Yesterday, Rob Neyer blogged about the Rangers improved pitching. Thanks to improved run prevention, Texas finds themselves in first place in the AL West, playing better than almost anyone could have expected. However, the continuing conclusion that ERA = pitching throws Rob’s analysis off a bit, because the Rangers pitching has actually been worse this year than it was last year.

As a whole, the Rangers pitching staff is averaging 3.4 BB/9, 5.3 K/9, and 1.25 HR/9 for a 5.17 FIP this season. Compare that with 3.9 BB/9, 6.1 K/9, and 1.1 HR/9 for a 4.83 FIP last season. The walks are down a bit, but so are the strikeouts, and the home runs are up, which more than offsets the drop in walk rate. Texas’ pitching staff isn’t doing any better this year than they did last year. They still aren’t very good.

Why is their ERA lower then? Texas got on the defensive bandwagon over the off-season, and their decision to realign the team in order to improve the glovework has made them significantly better. It’s the defense, not the pitching.

It all started with the decision to go with 20-year-old Elvis Andrus at shortstop. The kid is something else, range wise, making a couple of plays the last few nights that were just ridiculous.

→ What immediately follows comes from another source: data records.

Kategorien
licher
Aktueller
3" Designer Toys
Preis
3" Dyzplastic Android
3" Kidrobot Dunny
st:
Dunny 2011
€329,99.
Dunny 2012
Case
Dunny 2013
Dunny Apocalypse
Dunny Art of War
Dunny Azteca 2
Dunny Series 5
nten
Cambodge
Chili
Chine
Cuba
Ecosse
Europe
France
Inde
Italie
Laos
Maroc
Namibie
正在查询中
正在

It’s very easy to see why scouts were so high on his defensive abilities, and through the first five weeks of the season, UZR agrees – his UZR/150 through five weeks is +8.9. Expect that to go up significantly in next week’s update, which will reflect some of the plays he’s made recently.

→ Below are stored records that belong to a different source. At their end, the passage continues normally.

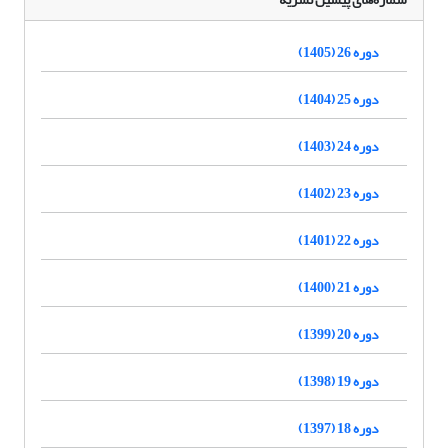
دوره 26 (1405)
دوره 25 (1404)
دوره 24 (1403)
دوره 23 (1402)
دوره 22 (1401)
دوره 21 (1400)
دوره 20 (1399)
دوره 19 (1398)
دوره 18 (1397)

Adding a really good glove at short allowed the team to move Michael Young to third base, and while the transition hasn’t gone as smoothly as they would have liked, he’s still a significant upgrade over the butchery they got at the position last year from Ramon Vazquez, Chris Davis, Hank Blalock, German Duran, and Travis Metcalf. The Rangers got a -26.7 UZR from their third baseman last year, and even adjusting to a new position, Young is going to give them much better glovework than that.

Having Young at the hot corner also shifted Davis across the infield, where he’s a much better fit defensively. He’s not as good as his early season +24 UZR/150, but he’s a better glove guy than Blalock, and he’ll give them average to above average defense from the first base spot.

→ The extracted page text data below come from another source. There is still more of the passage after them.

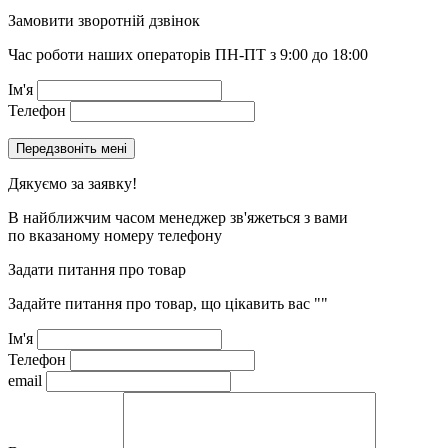
Замовити зворотній дзвінок
Час роботи наших операторів ПН-ПТ з 9:00 до 18:00
Ім'я
Телефон
Дякуємо за заявку!
В найближчим часом менеджер зв'яжеться з вами
по вказаному номеру телефону
Задати питання про товар
Задайте питання про товар, що цікавить вас
""
Ім'я
Телефон
email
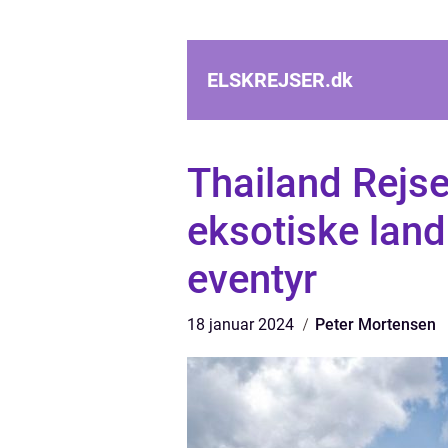
ELSKREJSER.
dk
Thailand Rejse:
eksotiske land 
eventyr
18 januar 2024
Peter Mortensen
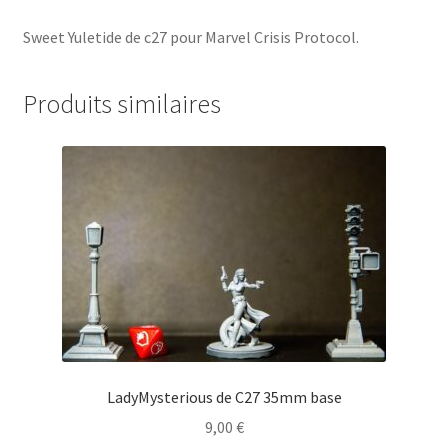
Sweet Yuletide de c27 pour Marvel Crisis Protocol.
Produits similaires
LadyMysterious de C27 35mm base
9,00
€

By shifting the assets around to make room for Andrus, the Rangers have drastically improved their infield defense at three spots. Not surprisingly, their team-wide UZR has gone from -51.7 in 2008 to +9.5 in 2009. This is expressly manifest in the lower team ERA that Neyer noted yesterday – their 4.72 ERA is 45 points lower than their 5.17 FIP, giving them the fourth largest gap between how well they are preventing runs and how well their pitchers are actually performing.

This isn’t an accident. The Rangers made a conscious decision over the winter to upgrade their defense, and it’s paying dividends early on. They might not win the AL West, but they’re better than most people thought, and they’re headed in the right direction.